When speaking on buying paintings of the Expressionist movement, it is always a good idea to review what elements make Expressionism unique, and to gain an understanding of some of the artists representative of this particular artistic movement. The agreed upon intention of Expressionist artwork is not reproduce a subject accurately, but to instead portray the inner state of the artist, with a tendency to distort reality for an emotional effect. The movement is closely associated with its’ beginnings in Germany, and has a few different but overlapping schools of thought within.
The term Expressionism was first used to describe the movement in the magazine produced in 1911 called “Der Sturm”, and was usually linked to paintings and graphic work that challenged academic traditions at the time. The philosopher Friedrich Nietzsche later helped to define the area of modern expressionism better by clarifying the movement’s links to ancient art before any more modern interpretation had, and applied his own unique philosophy to the movement.
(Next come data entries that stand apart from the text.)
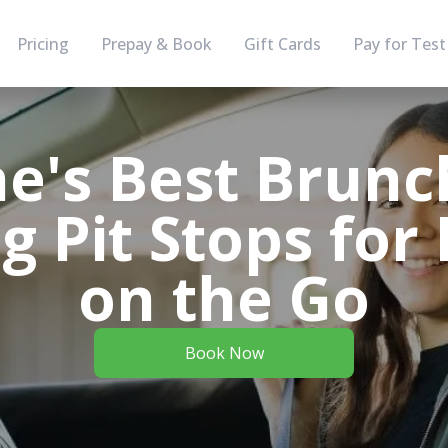
Pricing
Prepay & Book
Gift Cards
Pay for Test
e's Best Brunc
 Pit Stops for
on the Go
Book Now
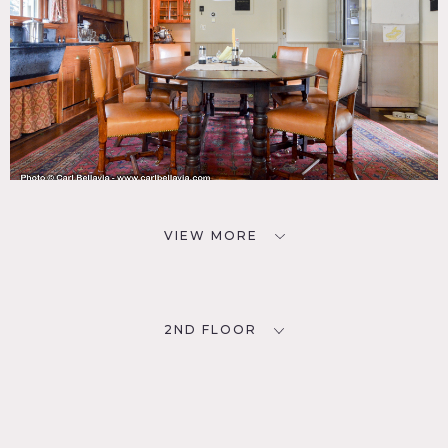
VIEW MORE
2ND FLOOR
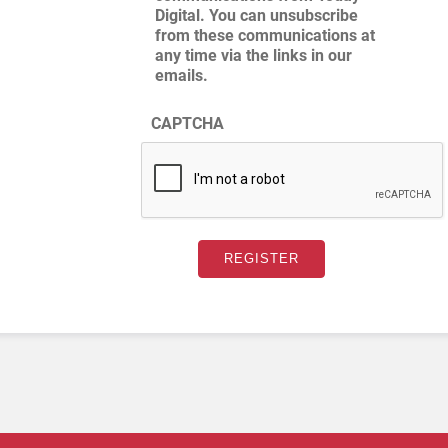
Digital. You can unsubscribe
from these communications at
any time via the links in our
emails.
CAPTCHA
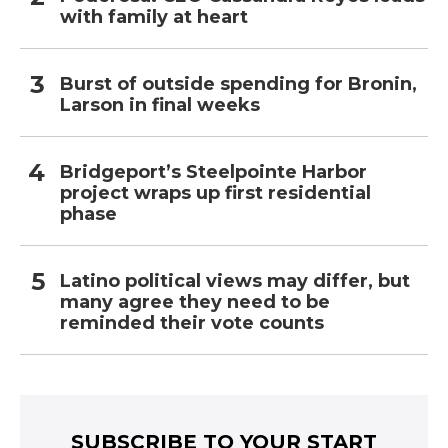
with family at heart
Burst of outside spending for Bronin,
Larson in final weeks
Bridgeport’s Steelpointe Harbor
project wraps up first residential
phase
Latino political views may differ, but
many agree they need to be
reminded their vote counts
SUBSCRIBE TO YOUR START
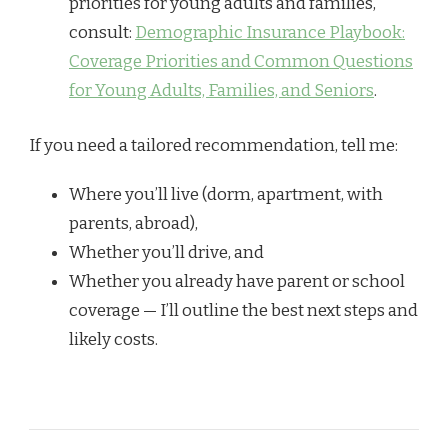
priorities for young adults and families,
consult:
Demographic Insurance Playbook:
Coverage Priorities and Common Questions
for Young Adults, Families, and Seniors
.
If you need a tailored recommendation, tell me:
Where you’ll live (dorm, apartment, with
parents, abroad),
Whether you’ll drive, and
Whether you already have parent or school
coverage — I’ll outline the best next steps and
likely costs.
He has been quoted stating that disordered and ordered elements are present in all works of art, but that the basic traits of Expressionism lay in the mainly disordered aspects.
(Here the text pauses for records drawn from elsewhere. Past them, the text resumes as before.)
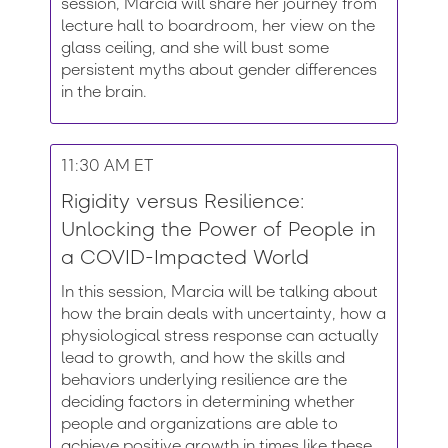
session, Marcia will share her journey from
lecture hall to boardroom, her view on the
glass ceiling, and she will bust some
persistent myths about gender differences
in the brain.
11:30 AM ET
Rigidity versus Resilience:
Unlocking the Power of People in
a COVID-Impacted World
In this session, Marcia will be talking about
how the brain deals with uncertainty, how a
physiological stress response can actually
lead to growth, and how the skills and
behaviors underlying resilience are the
deciding factors in determining whether
people and organizations are able to
achieve positive growth in times like these.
“The German artist creates out of his imagination, inner vision, the forms of visible nature are to him only a symbol.”
The Expressionist point of view was usually conveyed through the use of bold colors, distorted forms, and a lack of perspective. Generally, a piece of expressionistic art is one that is expressive of intense emotion, and much of this kind of artwork occurs during times of social upheaval. Though it can be argued that an artist is expressive by nature, and that all artwork is truly expressionist, there are many who consider the movement particularly communicative of emotion. Later on, artists like Kandinsky changed 20th century Expressionist work through the formation of Abstract Expressionism.
The art historian Antonín Matějček was elemental in coining the term as the opposite to the Impressionist movement as well, and though Expressionism seems well defined as an artistic movement, there have never been a group of artists that called themselves Expressionists. The movement was primarily German and Austrian, and many of the different groups of thought were based around Germany at the time. Another artistic movement that heavily influenced Expressionism was Fauvism. This kind of artwork is characterized by primitive, less naturalistic forms, and includes the works of famed painters Paul Gauguin and Henri Matisse.
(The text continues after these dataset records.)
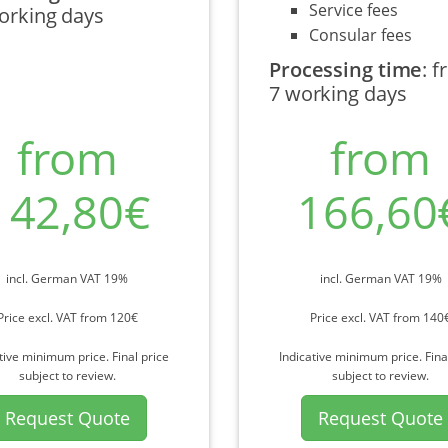
Service fees
orking days
Consular fees
Processing time
:
f
7 working days
from
from
142,80€
166,60
incl. German VAT 19%
incl. German VAT 19%
Price excl. VAT from 120€
Price excl. VAT from 140
tive minimum price. Final price
Indicative minimum price. Fina
subject to review.
subject to review.
Request Quote
Request Quote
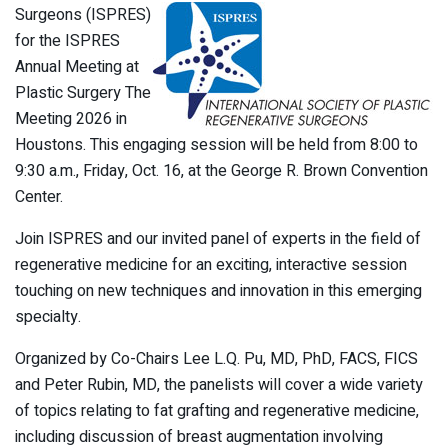
Surgeons (ISPRES)
for the ISPRES
Annual Meeting at
Plastic Surgery The
Meeting 2026 in
Houstons. This engaging session will be held from 8:00 to
9:30 a.m., Friday, Oct. 16, at the George R. Brown Convention
Center.
Join ISPRES and our invited panel of experts in the field of
regenerative medicine for an exciting, interactive session
touching on new techniques and innovation in this emerging
specialty.
Organized by Co-Chairs Lee L.Q. Pu, MD, PhD, FACS, FICS
and Peter Rubin, MD, the panelists will cover a wide variety
of topics relating to fat grafting and regenerative medicine,
including discussion of breast augmentation involving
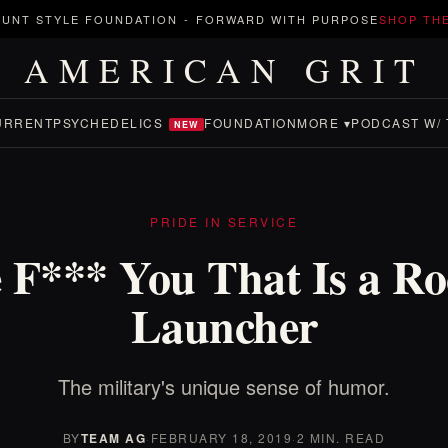
UNT STYLE FOUNDATION
-
FORWARD WITH PURPOSE
SHOP TH
AMERICAN GRIT
URRENT
PSYCHEDELICS
FOUNDATION
MORE ▾
PODCAST W/ 
NEW
PRIDE IN SERVICE
 F*** You That Is a Ro
Launcher
The military's unique sense of humor.
BY
TEAM AG
·
FEBRUARY 18, 2019
·
2 MIN. READ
With this influence firmly in place, Expressionism grew into striking compositions that focused on representing emotional reactions through powerful use of color and dynamic approaches with subject matter, and seemed to counter the qualities centered on by the French Impressionism of the time. Where French Impressionism was to seek rendering the visual appearance of objects, Expressionism became an opposing movement seeking to capture emotions and subjective interpretation, and it was not important to reproduce a visually pleasing interpretation of the matter that the painting represented.
Expressionism has crossed over into many differing fields of artistic vision, with sculpture and filmmaking being primary examples today, and have influenced many people throughout the course of its’ existence as a movement in art. These visions have combined over time to create the comprehensive idea of what Expressionism has become, and many people have found this type of art very appealing and eye-catching. Throughout this century, much Expressionistic artwork has come to be representative of what art can come to be, and many people have been influenced by this very emotional artwork.